- _WHAT TO WORK ON_: Go through the entries one line at a time, and gather every line that has the word "planning".

- _EXERCISE MATERIAL_:
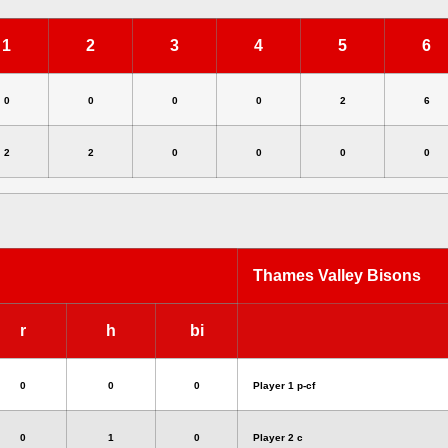
1
2
3
4
5
6
0
0
0
0
2
6
2
2
0
0
0
0
Thames Valley Bisons
r
h
bi
0
0
0
Player 1 p-cf
0
1
0
Player 2 c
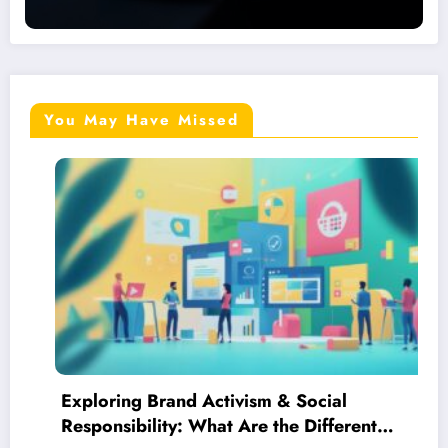
You May Have Missed
g Brand Activism & Social
Your Down
bility: What Are the Different
Online Re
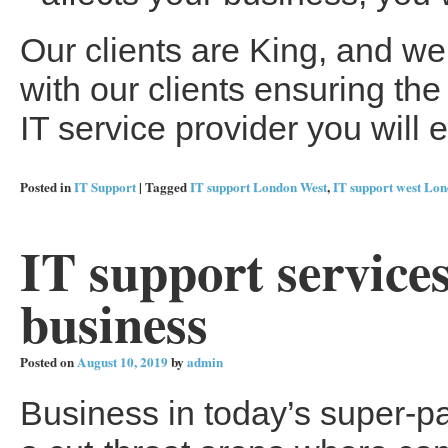
Our clients are King, and we
with our clients ensuring t
IT service provider you will 
Posted in
IT Support
|
Tagged
IT support London West
,
IT support west Lo
IT support service
business
Posted on
August 10, 2019
by
admin
Business in today’s super-p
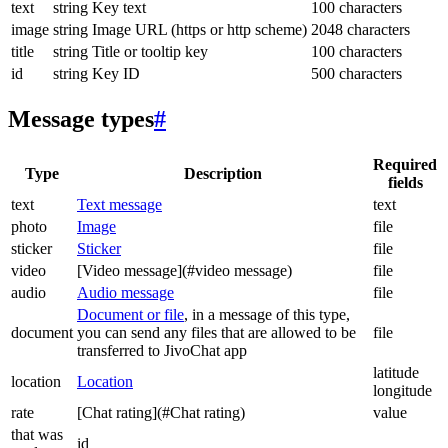
text
string
Key text
100 characters
image
string
Image URL (https or http scheme)
2048 characters
title
string
Title or tooltip key
100 characters
id
string
Key ID
500 characters
Message types
#
Required
Type
Description
fields
text
Text message
text
photo
Image
file
sticker
Sticker
file
video
[Video message](#video message)
file
audio
Audio message
file
Document or file
, in a message of this type,
document
you can send any files that are allowed to be
file
transferred to JivoChat app
latitude
location
Location
longitude
rate
[Chat rating](#Chat rating)
value
that was
id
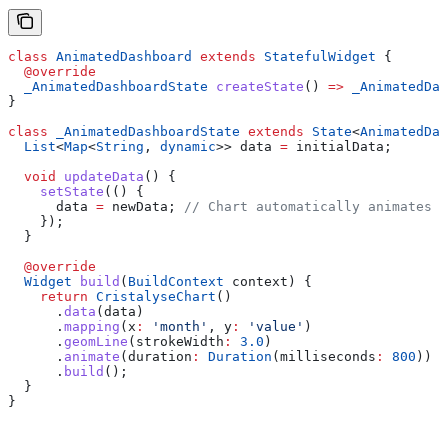
class
 AnimatedDashboard
 extends
 StatefulWidget
 {
  @override
  _AnimatedDashboardState
 createState
() 
=>
 _AnimatedDas
}
class
 _AnimatedDashboardState
 extends
 State
<
AnimatedDas
  List
<
Map
<
String
, 
dynamic
>> data 
=
 initialData;
  void
 updateData
() {
    setState
(() {
      data 
=
 newData; 
// Chart automatically animates t
    });
  }
  @override
  Widget
 build
(
BuildContext
 context) {
    return
 CristalyseChart
()
      .
data
(data)
      .
mapping
(x
:
 'month'
, y
:
 'value'
)
      .
geomLine
(strokeWidth
:
 3.0
)
      .
animate
(duration
:
 Duration
(milliseconds
:
 800
))
      .
build
();
  }
}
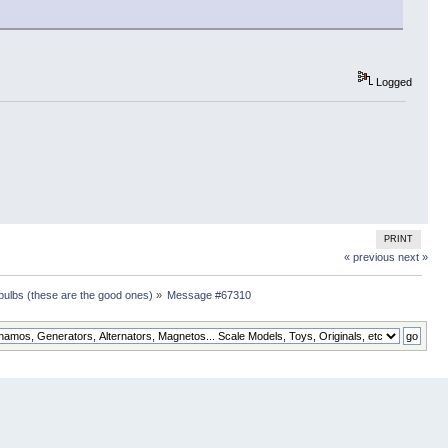
Logged
PRINT
« previous
next »
 bulbs (these are the good ones)
»
Message #67310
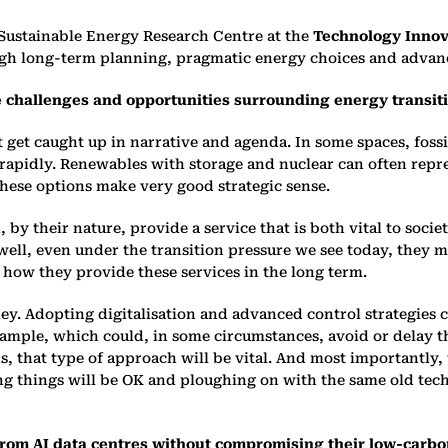
 Sustainable Energy Research Centre at the
Technology Innova
rough long-term planning, pragmatic energy choices and advan
e challenges and opportunities surrounding energy transitio
t get caught up in narrative and agenda. In some spaces, foss
g rapidly. Renewables with storage and nuclear can often re
 these options make very good strategic sense.
, by their nature, provide a service that is both vital to soci
ry well, even under the transition pressure we see today, the
 how they provide these services in the long term.
key. Adopting digitalisation and advanced control strategies c
 example, which could, in some circumstances, avoid or delay 
 that type of approach will be vital. And most importantly, 
ng things will be OK and ploughing on with the same old tech
from AI data centres without compromising their low-car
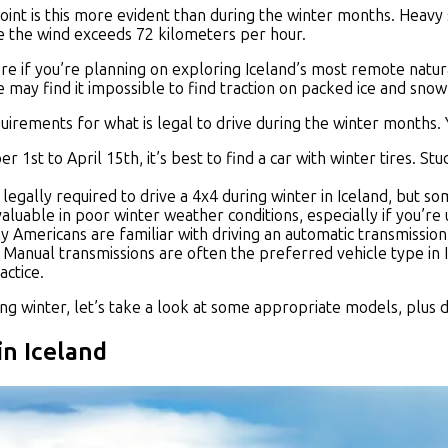
 point is this more evident than during the winter months. Hea
e the wind exceeds 72 kilometers per hour.
re if you’re planning on exploring Iceland’s most remote nat
 may find it impossible to find traction on packed ice and snow
rements for what is legal to drive during the winter months. Y
1st to April 15th, it’s best to find a car with winter tires. S
t legally required to drive a 4x4 during winter in Iceland, but
aluable in poor winter weather conditions, especially if you’re u
 Americans are familiar with driving an automatic transmission.
 Manual transmissions are often the preferred vehicle type in I
actice.
g winter, let’s take a look at some appropriate models, plus di
in Iceland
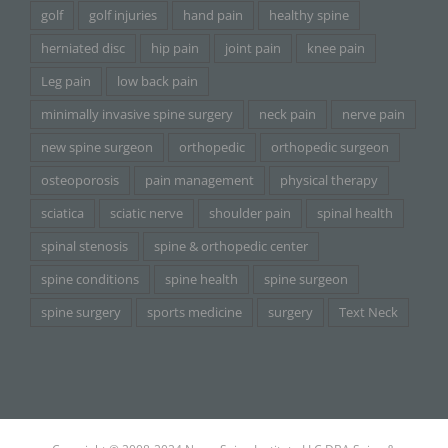
golf
golf injuries
hand pain
healthy spine
herniated disc
hip pain
joint pain
knee pain
Leg pain
low back pain
minimally invasive spine surgery
neck pain
nerve pain
new spine surgeon
orthopedic
orthopedic surgeon
osteoporosis
pain management
physical therapy
sciatica
sciatic nerve
shoulder pain
spinal health
spinal stenosis
spine & orthopedic center
spine conditions
spine health
spine surgeon
spine surgery
sports medicine
surgery
Text Neck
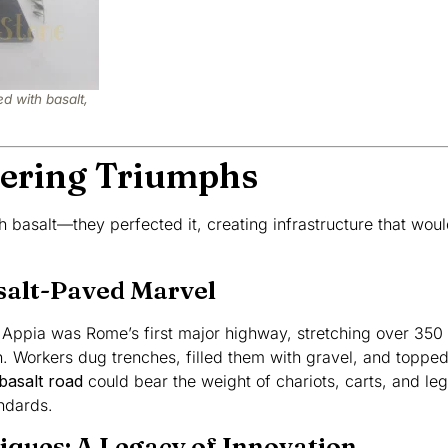
d with basalt,
ering Triumphs
 basalt—they perfected it, creating infrastructure that would
salt-Paved Marvel
a Appia was Rome’s first major highway, stretching over 350 
on. Workers dug trenches, filled them with gravel, and topped
basalt road
could bear the weight of chariots, carts, and legi
ndards.
iques: A Legacy of Innovation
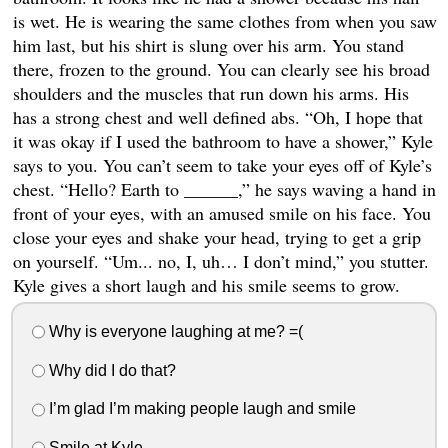
is wet. He is wearing the same clothes from when you saw
him last, but his shirt is slung over his arm. You stand
there, frozen to the ground. You can clearly see his broad
shoulders and the muscles that run down his arms. His
has a strong chest and well defined abs. “Oh, I hope that
it was okay if I used the bathroom to have a shower,” Kyle
says to you. You can’t seem to take your eyes off of Kyle’s
chest. “Hello? Earth to ______,” he says waving a hand in
front of your eyes, with an amused smile on his face. You
close your eyes and shake your head, trying to get a grip
on yourself. “Um... no, I, uh… I don’t mind,” you stutter.
Kyle gives a short laugh and his smile seems to grow.
Why is everyone laughing at me? =(
Why did I do that?
I’m glad I’m making people laugh and smile
Smile at Kyle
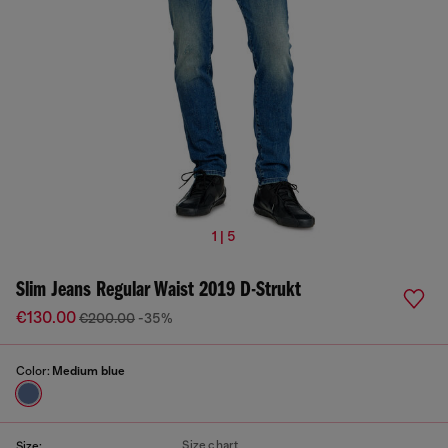
1 | 5
Slim Jeans Regular Waist 2019 D-Strukt
€130.00
€200.00
-35%
Color:
Medium blue
Size chart
Size:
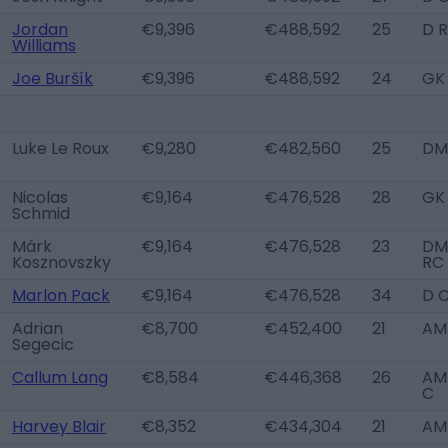
Jordan
€9,396
€488,592
25
D 
Williams
Joe Buršík
€9,396
€488,592
24
GK
Luke Le Roux
€9,280
€482,560
25
DM
Nicolas
€9,164
€476,528
28
GK
Schmid
Márk
€9,164
€476,528
23
DM
Kosznovszky
RC
Marlon Pack
€9,164
€476,528
34
D 
Adrian
€8,700
€452,400
21
AM
Segecic
Callum Lang
€8,584
€446,368
26
AM 
C
Harvey Blair
€8,352
€434,304
21
AM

- _RESULT_:
rough long-term planning, pragmatic energy choices and advan
re if you’re planning on exploring Iceland’s most remote nat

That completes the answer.